FIGURE 1.

OSU-53 activates AMPK, inhibits breast cancer cell proliferation, and induces apoptosis and autophagy. A, left panel, structure of OSU-53. Right panel, effect of OSU-53 on the kinase activity of recombinant AMPK. Kinase activity was determined in the presence of OSU-53 or AMP at the indicated concentrations by measuring ³²P-phosphorylation of the SAMS peptide substrate as described under “Experimental Procedures.” Points, mean; bars, S.D. (n = 3).
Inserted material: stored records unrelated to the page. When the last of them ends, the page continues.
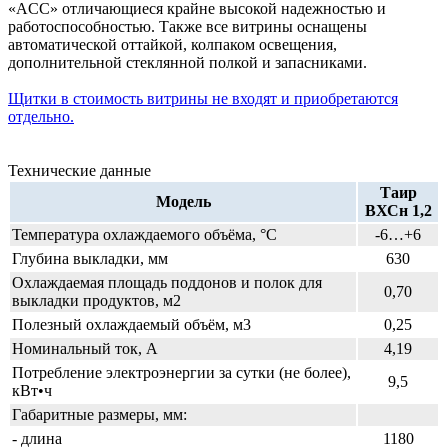
«ACC» отличающиеся крайне высокой надежностью и
работоспособностью. Также все витрины оснащены
автоматической оттайкой, колпаком освещения,
дополнительной стеклянной полкой и запасниками.
Щитки в стоимость витрины не входят и приобретаются
отдельно.
Технические данные
Таир
Модель
ВХСн 1,2
Температура охлаждаемого объёма, °C
-6…+6
Глубина выкладки, мм
630
Охлаждаемая площадь поддонов и полок для
0,70
выкладки продуктов, м2
Полезный охлаждаемый объём, м3
0,25
Номинальный ток, A
4,19
Потребление электроэнергии за сутки (не более),
9,5
кВт•ч
Габаритные размеры, мм:
- длина
1180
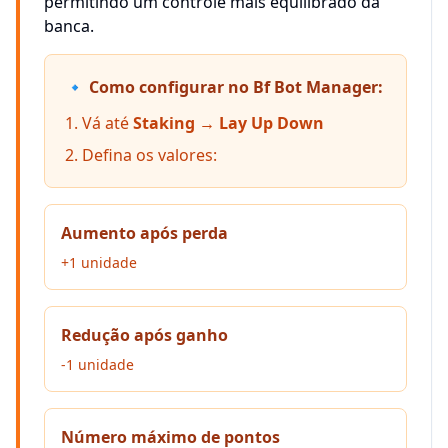
permitindo um controle mais equilibrado da
banca.
🔹 Como configurar no Bf Bot Manager:
Vá até
Staking → Lay Up Down
Defina os valores:
Aumento após perda
+1 unidade
Redução após ganho
-1 unidade
Número máximo de pontos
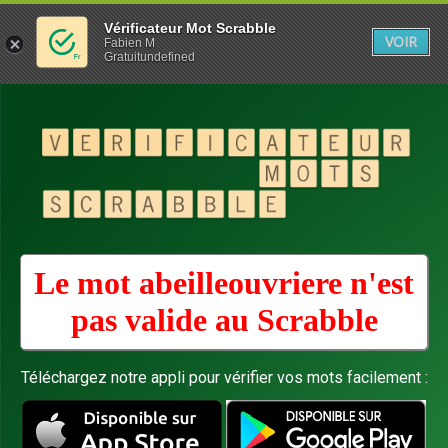
Vérificateur Mot Scrabble
VOIR
Fabien M
Gratuitundefined
Le mot abeilleouvriere n'est
pas valide au
Scrabble
Téléchargez notre appli pour vérifier vos mots facilement :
B, effects of OSU-53 on the viability of MDA-MB-231 and MDA-MB-468 breast cancer cells and MCF-10A breast epithelial cells. Cells were treated with OSU-53 at the indicated concentrations in 5% FBS-supplemented medium for 24, 48, and 72 h, and cell viability was assessed by MTT assays. Points, mean; bars, S.D. (n = 6). C, effects of OSU-53 on clonogenic survival of breast cancer cell lines (231, MDA-MB-231; 468, MDA-MB-468). Cells were treated with OSU-53 at the indicated concentrations for a total of 10–12 days, then fixed, stained, and counted as described under “Experimental Procedures.” Points, mean; bars, S.D. (n = 3). D, Western blot analysis of the concentration- and/or time-dependent effects of OSU-53 on PARP cleavage, a marker of apoptosis, and LC3-II conversion, a marker of autophagy, in MDA-MB-231 and MCF-10A cells. E, dose-dependent effect of OSU-53 on cell cycle distribution in MDA-MB-231 cells after 48 h of treatment. Data are presented as means ± S.D. of three independent experiments. F, effect of OSU-53 on autophagosome formation in MDA-MB-231 cells. Cells were treated with 5 μm OSU-53 for 48 h and then stained for LC3 and LAMP2 as described under “Experimental Procedures.” Colocalization of LC3 with LAMP2 was visualized by confocal microscopy. Green, LC3 (Alexa Fluor 488); red, LAMP2 (Alexa Fluor 555); blue, nuclei (DAPI). Magnification, ×40.